Pre-application Advice is a discrectionary service. 

Pre-application engagement with the Local Planning Authority will improve the quality of your planning application and the likelihood of success. 

This can be achieved by:

  • providing an understanding of the relevant planning policies and other material considerations associated with a proposed development
  • working collaboratively and openly with interested parties at an early stage to identify, understand and seek to resolve issues associated with a proposed development
  • discussing the possible mitigation of the impact of a proposed development, including any planning conditions
  • Identifying the information required to accompany a formal planning application, thus reducing the likelihood of delays at the validation stage.

Pre-application engagement is a collaborative process between a prospective applicant and other parties which may include;

  • the local planning authority
  • statutory and non-statutory consultees
  • elected members
  • local people

It is recognised that the parties involved at the pre-application stage will vary on a case by case basis, and the level of engagement needs to be proportionate to the nature and scale of a proposed development. Each party involved has an important role to play in ensuring the efficiency and effectiveness of pre-application engagement (National Planning Practice Guidance March 2014)

Planning Appeals

If your application has been refused planning permission we will review the reasons and discuss any changes to the proposal which would make it more acceptable and likely gain permission. 

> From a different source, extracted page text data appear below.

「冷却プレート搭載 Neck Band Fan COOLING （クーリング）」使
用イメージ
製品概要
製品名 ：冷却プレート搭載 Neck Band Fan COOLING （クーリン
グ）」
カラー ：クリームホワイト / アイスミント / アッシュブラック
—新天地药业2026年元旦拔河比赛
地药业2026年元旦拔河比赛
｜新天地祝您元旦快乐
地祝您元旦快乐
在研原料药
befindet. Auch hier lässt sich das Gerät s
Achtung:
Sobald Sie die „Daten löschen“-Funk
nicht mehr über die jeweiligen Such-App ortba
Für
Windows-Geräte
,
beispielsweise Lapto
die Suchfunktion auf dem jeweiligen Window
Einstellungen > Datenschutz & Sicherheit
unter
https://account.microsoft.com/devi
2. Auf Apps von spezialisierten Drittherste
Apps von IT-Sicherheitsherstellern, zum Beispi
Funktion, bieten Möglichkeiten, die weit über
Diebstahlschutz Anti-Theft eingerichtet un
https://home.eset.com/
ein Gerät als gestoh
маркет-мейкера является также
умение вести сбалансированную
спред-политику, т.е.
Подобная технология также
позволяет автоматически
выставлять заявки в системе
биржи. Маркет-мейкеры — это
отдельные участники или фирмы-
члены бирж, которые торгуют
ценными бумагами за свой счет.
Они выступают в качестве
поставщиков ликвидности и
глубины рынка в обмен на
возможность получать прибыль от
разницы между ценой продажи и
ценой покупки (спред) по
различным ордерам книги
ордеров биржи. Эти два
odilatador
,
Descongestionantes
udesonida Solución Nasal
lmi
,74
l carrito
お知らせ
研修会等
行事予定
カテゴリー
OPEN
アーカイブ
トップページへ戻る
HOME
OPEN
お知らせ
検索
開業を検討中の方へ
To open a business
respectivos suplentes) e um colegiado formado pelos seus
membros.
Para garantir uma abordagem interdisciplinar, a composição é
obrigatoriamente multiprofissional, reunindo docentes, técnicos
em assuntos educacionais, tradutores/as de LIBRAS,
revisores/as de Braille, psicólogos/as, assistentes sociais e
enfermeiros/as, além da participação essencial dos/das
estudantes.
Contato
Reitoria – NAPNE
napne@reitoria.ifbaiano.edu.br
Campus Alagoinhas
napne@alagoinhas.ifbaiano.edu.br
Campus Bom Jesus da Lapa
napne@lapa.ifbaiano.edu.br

You have a right of appeal against most local authority decisions on planning permission and other planning decisions, such as advertisement consent, listed building consent, prior approval or permitted development rights, and enforcement.

When can you appeal

The local planning authority makes decisions on planning applications.

You can appeal a planning decision if either;

  • you disagree with it
  • the decision wasn't made within 8 weeks (13 weeks for a major development, such as 10 dwellings or a building of more than 1,000 square metres)

If you disagree with a decision, you must appeal within 6 months of the date of the decision notice from the local planning authority.

There is a different process to appeal a householder planning decision for a smaller project like an extension, conservatory or loft conversion. 

We will advise you on the best way forward.

The Planning Inspectorate: Procedural Guide-Planning appeals-England

Neighbour Representation

If you are a neighbour affected by a development proposal we will act on your behalf to ensure the Local Planning Authority understands your concerns and acts upon them accordingly.

Your comments can only be properly considered if you give reasons which relate to the planning application and to planning matters. 

The most common planning issues or 'material considerations' that are taken into account include (the list is not exaustive);

  • local, strategic, regional and national planning policies
  • Government circulars, orders and statutory instruments
  • previous planning decisions (including appeal decisions)
  • design, visual appearance, and materials
  • layout and density of buildings
  • loss of daylight or sunlight
  • overshadowing/loss of outlook (but not loss of view)
  • overlooking/loss of privacy
  • noise and disturbance from use
  • smells
  • light pollution
  • highway safety issues
  • traffic generation
  • vehicular access
  • adequacy of parking
  • loss of important trees
  • landscaping
  • nature conservation
  • intrusion into the open countryside
  • risk of flooding
  • effect of Listed Buildings and Conservation Areas
  • archaeology
  • hazardous materials and ground contamination
  • disabled persons access

The Local Planning Authority cannot take into account matters arising from;

  • loss of view
  • loss of property value
  • breach of restrictive covenant
  • loss of trade to a competitor
  • the level of profit a developer might make
  • personal circumstances of the applicant (in most cases)
  • moral objections e.g. to uses such as amusement arcades and betting offices
  • matters controlled under Building Regulations or other non-planning laws, e.g. structural stability, drainage, fire precautions etc.
  • private issues between neighbours e.g. land/boundary disputes, damage to property, private rights of way, covenants etc.
  • problems arising from the construction period of any works, e.g. noise, dust, construction vehicles, hours of work etc.